Task description
Please print each entry below exactly as it stands, but without any pictures.

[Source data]
════
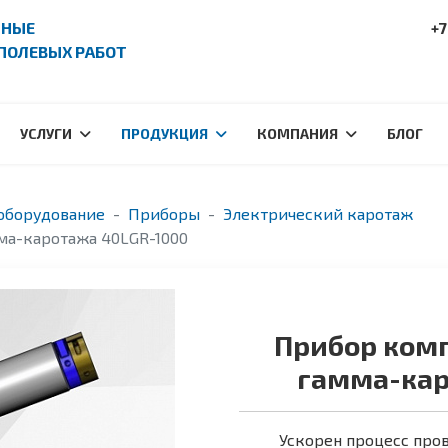
ПНЫЕ
+7
ПОЛЕВЫХ РАБОТ
УСЛУГИ
ПРОДУКЦИЯ
КОМПАНИЯ
БЛОГ
оборудование
Приборы
Электрический каротаж
ма-каротажа 40LGR-1000
Прибор комп
гамма-кар
Ускорен процесс про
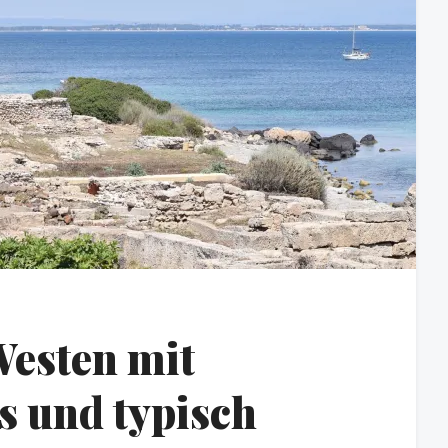
Westen mit
s und typisch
════
Response below
ПНЫЕ
+7
ПОЛЕВЫХ РАБОТ
УСЛУГИ
ПРОДУКЦИЯ
КОМПАНИЯ
БЛОГ
оборудование
Приборы
Электрический каротаж
ма-каротажа 40LGR-1000
Прибор комп
гамма-кар
Ускорен процесс про
Westen mit
s und typisch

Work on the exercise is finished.